Foraging to acquire nutrients is an essential and sometimes risky behavior displayed by nearly all animals. Appropriately balancing foraging risks with nutrient requirements is pivotal for peak survival and reproduction, and metabolic state (ie how urgently the animal requires nutrients) is a strong modulator of risky foraging behavior. In this study, we asked what molecular signal allows Caenorhabditis elegans to change its foraging behavior in response to changes in its metabolic state.
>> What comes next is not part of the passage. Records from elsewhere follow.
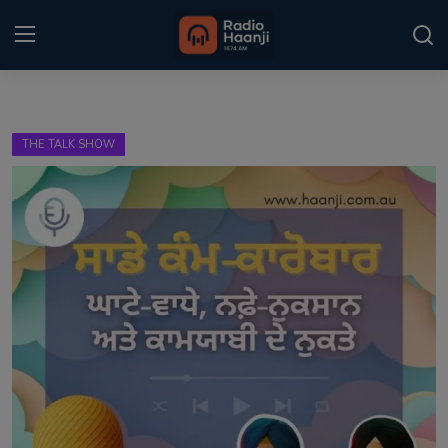
Login
Register
THE TALK SHOW
Home
Punjabi Podcast
Kitaab Kahani
Gallery
Sponsors
Matrimonial
Event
We used an assay of risky foraging behavior, where wild type worms increase risky foraging behavior after food deprivation, to screen for candidate genes. We found that DAF-2, the singular receptor in the C. elegans insulin/IGF-1 signaling (IIS) pathway, is necessary for worms to modulate risky foraging behavior in response to short-term food deprivation. Worms with mutations in genes upstream and downstream of daf-2 in the IIS pathway also exhibited a reduction in the effect of food deprivation. While a canonical understanding of the IIS pathway would suggest that the FOXO transcription factor DAF-16 is the primary downstream IIS pathway target, we found that DAF-16 was not required for worms to exhibit food-deprivation-driven changes in foraging behavior. Furthermore, we determined that the calsyntenin ortholog CASY-1, which allows DAF-2c to traffic to axons, is required for food deprivation to modulate risky foraging behavior. These results both validate the IIS receptor as a pivotal regulator of risky foraging behavior and suggest a multipronged downstream pathway. Overall, these data enrich our understanding of how organisms transduce metabolic state information to make vital decisions about when to engage in risky foraging behaviors.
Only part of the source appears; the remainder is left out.